What made the pain of yesterday’s premature announcement and inevitable confirmation so widespread was how many people he affected in similar ways. The examples above are specific but they aren’t unique. The tributes and personal stories are coming in from fans quickly and constantly. As under the radar as a man who was practically ever-present on radio can be, he snuck into countless lives and offered a hand or a wink when needed.
He created these lonely, sympathetic characters throughout his songs with such a masterful touch as to feel exact and still universal. The central figure in “You Don’t Know How It Feels” doesn’t do much to reveal anything beyond generalities, but it pulls the listener into his world to the point that all boundaries are blurred, and the singer and listener are practically the same person. He could shout and belt when he needed to, but here he sings softly, like an audible smile and a pat on the back.
The Greatest Hits was the introduction — defiant on “I Won’t Back Down,” determined on “Runnin’ Down a Dream” — but his work went so much deeper than that. There were the 15 exercises in adult storytelling on the songs of Wildflowers that offered as much guidance as any great tome. He stepped back and let the pain of a breakup inform the music of Echo. He kicked out the jams on Damn the Torpedoes. He decried a failing, greedy industry on The Last DJ. He didn’t just cover the sounds but explored the space of the blues on Mojo. He mined his own childhood and the notion of personal identity on Southern Accents. He mined deeper relationships and their failings on Hard Promises.
The common bond between all those projects is just how much he seemed to love what he was doing. Even when it was painful, it was clear that writing and singing these songs were a necessary compulsion, an honest expression of a man with a point of view and a gift for composition. He offered a glimpse into his world without ever being overbearing, and in turn helped generations of listeners shine a better light onto their own. And in concert, there was never a more gracious and appreciative host. The only thing that rivaled the sing-alongs and cheers were the cries of “Thank you, thank you so much” from the lead Heartbreaker.
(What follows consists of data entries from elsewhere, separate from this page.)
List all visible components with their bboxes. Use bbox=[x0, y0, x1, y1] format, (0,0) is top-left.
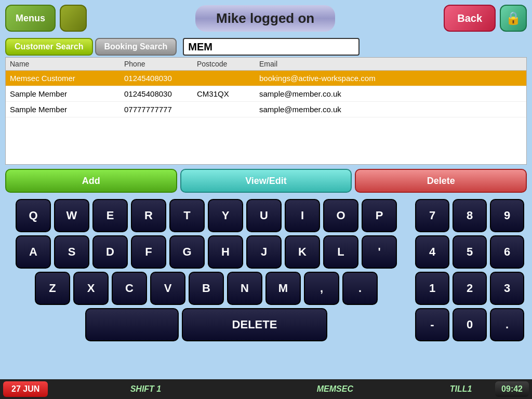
search-divider bbox=[179, 38, 181, 56]
header-title: Mike logged on bbox=[195, 5, 335, 32]
numkey-8[interactable]: 8 bbox=[453, 199, 487, 232]
cell-postcode bbox=[197, 105, 259, 114]
lock-button[interactable]: 🔒 bbox=[500, 5, 527, 32]
key-,[interactable]: , bbox=[304, 272, 339, 305]
keyboard-area: QWERTYUIOPASDFGHJKL'ZXCVBNM,.DELETE 7894… bbox=[0, 197, 532, 347]
key-F[interactable]: F bbox=[131, 235, 166, 269]
table-row[interactable]: Sample Member 01245408030 CM31QX sample@… bbox=[6, 86, 526, 102]
key-M[interactable]: M bbox=[265, 272, 301, 305]
action-buttons: Add View/Edit Delete bbox=[0, 165, 532, 197]
numkey-6[interactable]: 6 bbox=[490, 235, 524, 269]
numpad-row-1: 456 bbox=[413, 235, 527, 269]
col-phone: Phone bbox=[124, 60, 197, 68]
table-header: Name Phone Postcode Email bbox=[6, 58, 526, 71]
status-shift: SHIFT 1 bbox=[51, 384, 240, 394]
key-A[interactable]: A bbox=[16, 235, 51, 269]
booking-search-tab[interactable]: Booking Search bbox=[95, 38, 177, 56]
keyboard-main: QWERTYUIOPASDFGHJKL'ZXCVBNM,.DELETE bbox=[5, 199, 407, 344]
status-time: 09:42 bbox=[495, 381, 529, 397]
key-G[interactable]: G bbox=[169, 235, 205, 269]
cell-email: sample@member.co.uk bbox=[259, 89, 522, 98]
cell-name: Sample Member bbox=[10, 105, 124, 114]
key-S[interactable]: S bbox=[54, 235, 89, 269]
key-P[interactable]: P bbox=[362, 199, 397, 232]
key-'[interactable]: ' bbox=[362, 235, 397, 269]
back-button[interactable]: Back bbox=[444, 5, 496, 32]
key-L[interactable]: L bbox=[323, 235, 358, 269]
key-Q[interactable]: Q bbox=[16, 199, 51, 232]
keyboard-row-2: ZXCVBNM,. bbox=[5, 272, 407, 305]
table-row[interactable]: Sample Member 07777777777 sample@member.… bbox=[6, 102, 526, 117]
col-name: Name bbox=[10, 60, 124, 68]
numkey-5[interactable]: 5 bbox=[453, 235, 487, 269]
lock-icon: 🔒 bbox=[506, 11, 521, 25]
numkey-7[interactable]: 7 bbox=[415, 199, 449, 232]
table-row[interactable]: Memsec Customer 01245408030 bookings@act… bbox=[6, 71, 526, 86]
cell-phone: 01245408030 bbox=[124, 89, 197, 98]
add-button[interactable]: Add bbox=[5, 169, 177, 193]
customer-search-tab[interactable]: Customer Search bbox=[5, 38, 93, 56]
key-C[interactable]: C bbox=[112, 272, 147, 305]
key-space[interactable] bbox=[85, 308, 179, 341]
cell-email: sample@member.co.uk bbox=[259, 105, 522, 114]
keyboard-row-0: QWERTYUIOP bbox=[5, 199, 407, 232]
key-J[interactable]: J bbox=[246, 235, 282, 269]
key-V[interactable]: V bbox=[150, 272, 185, 305]
col-postcode: Postcode bbox=[197, 60, 259, 68]
key-K[interactable]: K bbox=[285, 235, 320, 269]
customer-table: Name Phone Postcode Email Memsec Custome… bbox=[5, 57, 527, 165]
delete-button[interactable]: Delete bbox=[355, 169, 527, 193]
olive-button[interactable] bbox=[60, 5, 87, 32]
cell-postcode bbox=[197, 74, 259, 83]
key-.[interactable]: . bbox=[342, 272, 378, 305]
table-body: Memsec Customer 01245408030 bookings@act… bbox=[6, 71, 526, 164]
cell-phone: 07777777777 bbox=[124, 105, 197, 114]
key-Z[interactable]: Z bbox=[35, 272, 70, 305]
header-title-wrapper: Mike logged on bbox=[91, 5, 440, 32]
key-B[interactable]: B bbox=[189, 272, 224, 305]
status-memsec: MEMSEC bbox=[241, 384, 430, 394]
numkey-2[interactable]: 2 bbox=[453, 272, 487, 305]
key-R[interactable]: R bbox=[131, 199, 166, 232]
header: Menus Mike logged on Back 🔒 bbox=[0, 0, 532, 36]
numpad-row-2: 123 bbox=[413, 272, 527, 305]
key-T[interactable]: T bbox=[169, 199, 205, 232]
key-O[interactable]: O bbox=[323, 199, 358, 232]
cell-phone: 01245408030 bbox=[124, 74, 197, 83]
cell-email: bookings@active-workspace.com bbox=[259, 74, 522, 83]
search-input[interactable] bbox=[183, 38, 360, 56]
numkey-4[interactable]: 4 bbox=[415, 235, 449, 269]
key-delete[interactable]: DELETE bbox=[182, 308, 327, 341]
numkey-3[interactable]: 3 bbox=[490, 272, 524, 305]
keyboard-bottom-row: DELETE bbox=[5, 308, 407, 341]
key-I[interactable]: I bbox=[285, 199, 320, 232]
numkey-1[interactable]: 1 bbox=[415, 272, 449, 305]
menus-button[interactable]: Menus bbox=[5, 5, 56, 32]
col-email: Email bbox=[259, 60, 522, 68]
search-bar: Customer Search Booking Search bbox=[0, 36, 532, 57]
numkey--[interactable]: - bbox=[415, 308, 449, 341]
key-U[interactable]: U bbox=[246, 199, 282, 232]
key-D[interactable]: D bbox=[92, 235, 128, 269]
key-Y[interactable]: Y bbox=[208, 199, 243, 232]
numkey-.[interactable]: . bbox=[490, 308, 524, 341]
status-till: TILL1 bbox=[430, 384, 492, 394]
numkey-9[interactable]: 9 bbox=[490, 199, 524, 232]
cell-postcode: CM31QX bbox=[197, 89, 259, 98]
numpad-row-0: 789 bbox=[413, 199, 527, 232]
key-E[interactable]: E bbox=[92, 199, 128, 232]
status-date: 27 JUN bbox=[3, 381, 48, 397]
cell-name: Memsec Customer bbox=[10, 74, 124, 83]
key-H[interactable]: H bbox=[208, 235, 243, 269]
key-N[interactable]: N bbox=[227, 272, 262, 305]
viewedit-button[interactable]: View/Edit bbox=[180, 169, 352, 193]
cell-name: Sample Member bbox=[10, 89, 124, 98]
numpad-row-3: -0. bbox=[413, 308, 527, 341]
numkey-0[interactable]: 0 bbox=[453, 308, 487, 341]
keyboard-row-1: ASDFGHJKL' bbox=[5, 235, 407, 269]
key-X[interactable]: X bbox=[73, 272, 109, 305]
status-bar: 27 JUN SHIFT 1 MEMSEC TILL1 09:42 bbox=[0, 379, 532, 399]
key-W[interactable]: W bbox=[54, 199, 89, 232]
keyboard-numpad: 789456123-0. bbox=[413, 199, 527, 344]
But he wasn’t without his demons. Warren Zanes’ 2016 biography Petty laid out his battles with substance abuse through interviews with the man himself, as well as struggles maintaining relationships and a career in such a ridiculous business as rock and roll. The music was an outlet for those issues, and in turn they became something of a companion to millions of listeners fighting their own fights.
He’s so much more than 18 hit songs on a CD. He was a poet, a sneakily nasty guitarist, an expressive singer, a storyteller, an occasional comedian. That was just some of what made him Tom Petty, as observed from the distance of a fan. He was a real person, and more often than not he felt like a real friend.
And so he remains. The reasons change, but the occasional late-night cups of coffee and projects will still be there. So will those solitary drives, the parties that need a boost, the lone moments of reflection via headphones. He’s still there whenever he’s needed. He’s never felt quite as necessary as he does right now.